Are more impulses needed?#

In the previous design we allowed maximum 3 impulses, but would more impulse be needed? We can quickly answer this question for this specific case by looking at the primer vector.

ax, (grid, p) = udp3.plot_primer_vector(best_x_3)
../_images/85ea9528ae1d8b1ff996122a9e42ffe78d9baa34ca20d10e633d8eeb943fdc33.png

… the primer vector goes above one this trajevtory IS NOT OPTIMAL. We need more impulses. Lets add one.

udp4 = pk.trajopt.pl2pl_N_impulses(
    start=start,
    target=target,
    N_max=4,
    tof_bounds=tof_bounds,
    phase_free=phase_free,
    multi_objective=multi_objective,
    t0_bounds=t0_bounds,
    DV_max_bounds=DV_max_bounds
)
best_x_4 = solve(udp4, N=20)
Multi-start:
19 5986.3894562564655
The best solution found has a DV of 5.93793e+00 km/s
visualise(udp4, best_x_4);
../_images/4e289e0103b1c80d640048f09d3864fcf5bfa062a3d10a82839f49519514a2a5.png
udp4.pretty(best_x_4)
Total DV (m/s):  5937.927393778519
Dvs (m/s):  [197.65819561032322, 2732.3138722882486, 230.93079262863296, 2777.024533251314]
Total DT (m/s):  31103999.999999996
Tofs (days):  [18114971.603645075, 8855996.979107073, 4133031.4172478495]

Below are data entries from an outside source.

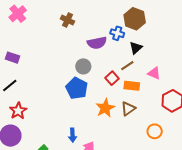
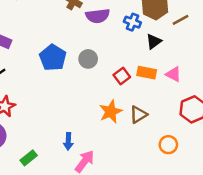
purple semicircle: (97, 43) -> (98, 16), moved
brown line: (127, 66) -> (180, 20), moved
orange rectangle: (132, 86) -> (147, 73), moved
blue pentagon: (77, 88) -> (53, 58), moved

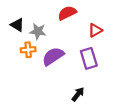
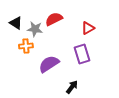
red semicircle: (67, 13) -> (54, 19), moved
purple semicircle: (53, 56) -> (49, 64), moved

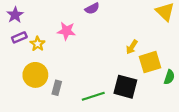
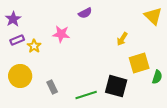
yellow arrow: (132, 47) -> (122, 39), moved
yellow circle: (35, 75) -> (20, 76), moved
gray rectangle: (57, 88) -> (52, 87), turned -40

We found a better solution! Four impulses are better than 4 in this case! This is quite rare and interesting as a case and its here found as the optimization problem was defined to have a fixed duration and starting date. Typically, when freeing these degrees of freedom, three impulses are enough.

Try to find other interesting cases where the number of impulses matter, and do not be fooled by artefacts. Some times impulses with zero \(\Delta V\) are added to move around the starting date outside of the bounds. Whats the maximum number of impulses you can find to be optimal?

We conclude showing the primer vector for this case:

ax, (grid, p) = udp4.plot_primer_vector(best_x_4)
../_images/9c419e39ab1d9d66e797d37b7d9104e5e2b16149861f5af5f953853ec78d813b.png

The very same trajectory is also studied in the notebook dedicated to the primer vector where the whole theory is also developed and coded as to show its inner workings.